You get accosted by bands of tattooed youths in dressed head to foot in mock Burberry check clothing? Just because you wear underpants? May I suggest relocating from where you live to somewhere nicer?


----------



## Harbornite (9 Apr 2010)

wafflycat said:


> You get accosted by bands of tattooed youths in dressed head to foot in mock Burberry check clothing? Just because you wear underpants? May I suggest relocating from where you live to somewhere nicer?


----------



## andy_wrx (9 Apr 2010)

The usual mis-spelling is _chaffing_, not _chaving_, new one on me too !


----------



## ACS (9 Apr 2010)

Commando


----------



## Philk (9 Apr 2010)

Looks like Commando is the way to go, with a pair of baggy shorts over the top. 
At least until i loose some weight, as i said to the LBS chappy I wont be wearing them on their own unless they can supply a wide load sticker...

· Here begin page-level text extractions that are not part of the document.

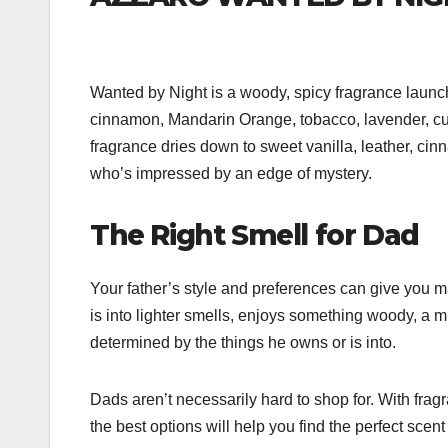
Wanted by Night is a woody, spicy fragrance launch
cinnamon, Mandarin Orange, tobacco, lavender, cumin
fragrance dries down to sweet vanilla, leather, ci
who’s impressed by an edge of mystery.
The Right Smell for Dad
Your father’s style and preferences can give you m
is into lighter smells, enjoys something woody, a 
determined by the things he owns or is into.
Dads aren’t necessarily hard to shop for. With fra
the best options will help you find the perfect scent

one stange thig though, since ive been cycling, although getting fitter and getting an inproved recovery time, I seem to be putting on weight , not loosing it.....why?....Why?...Why?


----------



## andy_wrx (10 Apr 2010)

Muscle !

Don't worry about your weight, it's your shape that matters - try measuring your waist and watch that come down ?


----------



## Mad Doug Biker (11 Apr 2010)

I used to go commando all of the time, 24/7, until it suddenly occcurred to me

'What if I have a wet fart??'.

Boxerbreifs for me now.

I have no cycling shorts, but if I did, I'd still wear something underneath like a pair of leggings or similar (I feel the cold easily you sssssee).


----------



## Simba (13 Apr 2010)

Philk said:


> Looks like Commando is the way to go, with a pair of baggy shorts over the top.
> At least until i loose some weight, as i said to the LBS chappy I wont be wearing them on their own unless they can supply a wide load sticker...
> 
> one stange thig though, since ive been cycling, although getting fitter and getting an inproved recovery time, I seem to be putting on weight , not loosing it.....why?....Why?...Why?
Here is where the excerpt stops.